Israeli artist (1892-1970)

Käthe Ephraim Marcus (also Kathe Ephraim-Marcus, Kaethe; née Ephraim; b. 1892, Wrocław – d. 1970, Ramat Gan) was a German-Israeli painter and sculptor.

== Education ==
Marcus studied at art schools in Karlsruhe and Wrocław (then Breslau) between 1911 and 1912. In 1913, she studied with Lovis Corinth and Max Beckmann.

== Biography ==
Her husband Dr. Joseph Marcus (1886-1961) was a senior government official in Breslau and Zionist organizer. The couple likely met through the hiking group and youth movement "Blau Weiss" in Breslau. They married in 1917. In 1934, she and Joseph emigrated to Palestine after spending 1933 in England. She died in 1970 in Ramat Gan, Israel.

== Career ==
She met Käthe Kollwitz in 1920 in Berlin and was influenced by her expressionist figuration.

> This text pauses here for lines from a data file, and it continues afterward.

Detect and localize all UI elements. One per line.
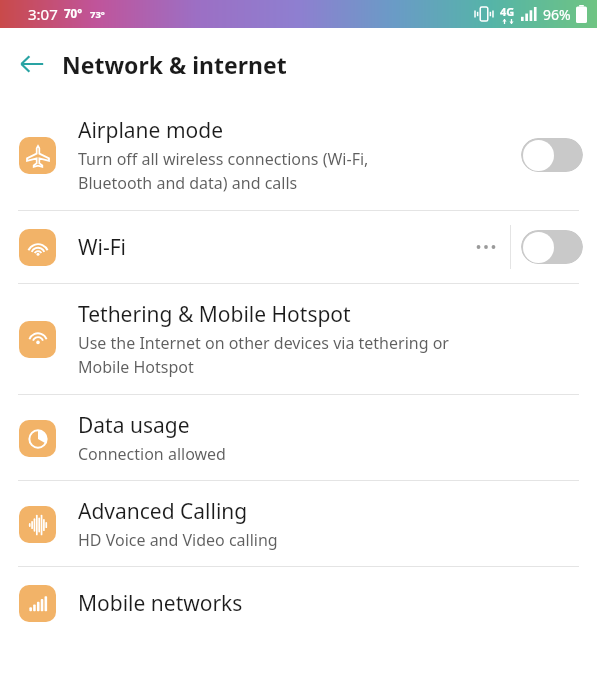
button[interactable]: Airplane mode: [0, 100, 597, 210]
button[interactable]: Back: [10, 42, 54, 86]
staticText: Mobile networks: [78, 589, 243, 618]
staticText: Wi-Fi: [78, 233, 127, 262]
staticText: Tethering & Mobile Hotspot: [78, 300, 351, 329]
staticText: 73°: [90, 8, 105, 21]
button[interactable]: More options: [466, 227, 506, 267]
staticText: 70°: [64, 6, 83, 22]
button[interactable]: Advanced Calling: [0, 481, 597, 566]
staticText: Connection allowed: [78, 443, 226, 465]
button[interactable]: Mobile networks: [0, 567, 597, 639]
button[interactable]: Tethering & Mobile Hotspot: [0, 284, 597, 394]
button[interactable]: Toggle: [521, 230, 583, 264]
staticText: Network & internet: [62, 49, 287, 80]
button[interactable]: Wi-Fi: [0, 211, 597, 283]
staticText: 4G: [500, 4, 515, 19]
button[interactable]: Toggle: [521, 138, 583, 172]
staticText: 96%: [543, 5, 571, 24]
staticText: 3:07: [28, 4, 58, 24]
staticText: Use the Internet on other devices via te…: [78, 332, 449, 378]
staticText: Turn off all wireless connections (Wi-Fi…: [78, 148, 369, 194]
staticText: Data usage: [78, 411, 190, 440]
staticText: HD Voice and Video calling: [78, 529, 278, 551]
staticText: Advanced Calling: [78, 497, 248, 526]
button[interactable]: Data usage: [0, 395, 597, 480]
staticText: Airplane mode: [78, 116, 224, 145]
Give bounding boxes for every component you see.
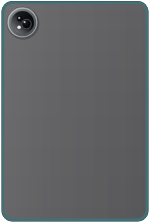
button[interactable]: Tablet rear view product image — [0, 0, 150, 223]
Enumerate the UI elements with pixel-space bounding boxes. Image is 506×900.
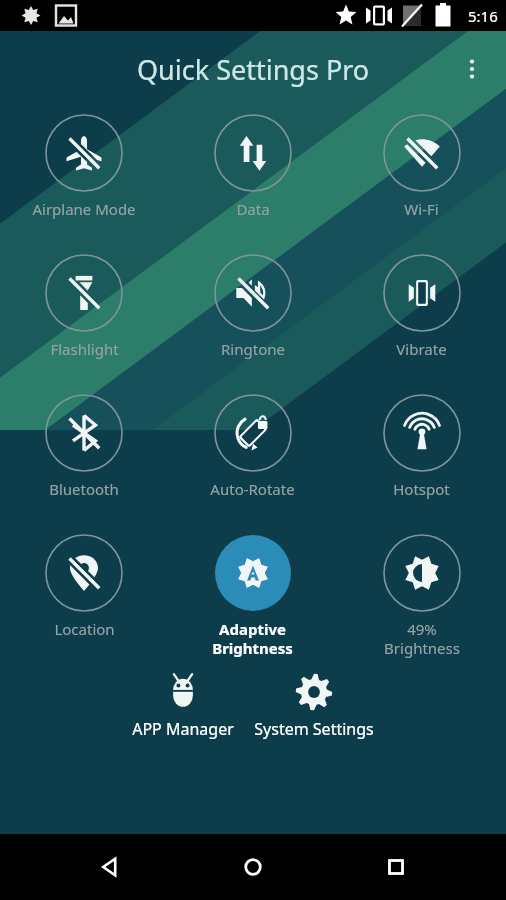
- button[interactable]: Home: [220, 834, 286, 900]
- staticText: Wi-Fi: [404, 199, 439, 219]
- staticText: Adaptive Brightness: [212, 619, 293, 658]
- button[interactable]: Adaptive Brightness: [168, 527, 337, 667]
- staticText: Vibrate: [396, 339, 447, 359]
- button[interactable]: Ringtone: [168, 247, 337, 387]
- button[interactable]: Data: [168, 107, 337, 247]
- staticText: Flashlight: [50, 339, 119, 359]
- button[interactable]: Auto-Rotate: [168, 387, 337, 527]
- button[interactable]: 49% Brightness: [337, 527, 506, 667]
- button[interactable]: More options: [450, 47, 494, 91]
- staticText: Ringtone: [221, 339, 285, 359]
- staticText: Location: [54, 619, 115, 639]
- button[interactable]: Vibrate: [337, 247, 506, 387]
- staticText: Data: [236, 199, 270, 219]
- button[interactable]: APP Manager: [124, 671, 242, 742]
- staticText: 5:16: [468, 6, 498, 26]
- staticText: System Settings: [254, 718, 374, 740]
- button[interactable]: Hotspot: [337, 387, 506, 527]
- button[interactable]: Back: [77, 834, 143, 900]
- button[interactable]: Airplane Mode: [0, 107, 168, 247]
- staticText: Auto-Rotate: [210, 479, 295, 499]
- staticText: Hotspot: [393, 479, 450, 499]
- staticText: Quick Settings Pro: [137, 51, 370, 88]
- staticText: 49% Brightness: [384, 619, 460, 658]
- button[interactable]: Bluetooth: [0, 387, 168, 527]
- staticText: Airplane Mode: [32, 199, 136, 219]
- button[interactable]: Wi-Fi: [337, 107, 506, 247]
- button[interactable]: Recents: [363, 834, 429, 900]
- button[interactable]: Flashlight: [0, 247, 168, 387]
- staticText: Bluetooth: [49, 479, 119, 499]
- button[interactable]: System Settings: [246, 671, 382, 742]
- button[interactable]: Location: [0, 527, 168, 667]
- staticText: APP Manager: [132, 718, 234, 740]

She spent 1925 in Paris at the Académie de la Grande Chaumiere and in the studio of André Lhote. In 1932, an Austrian-Jewish journal printed an article that described her as most famous for her work for children's books, in which she represented the struggle for a child to understand the world in balanced compositions and harmonies of color.

Marcus was evicted from her studio in Jerusalem in 1947 by the British; much of her early work was destroyed. In 1948, she was evacuated to Ramat Gan.

Marcus was the subject of many solo exhibitions and retrospectives during the 1960s to the 1980s. Her art also appeared in large group exhibitions that defined Israeli art in major museums in Tel Aviv and Jerusalem. Marcus's paintings have become part of the canon of Israeli art, and, in particular, of Israeli feminist art. Her art is characterized, in the words of one reviewer, "an atmosphere of melancholy, loneliness and alienation. She often painted subjects of mothers and children, bewildered and lonely women in hostile environments, new immigrants and transit camps."

In 1961, she published a book titled Out of My Life.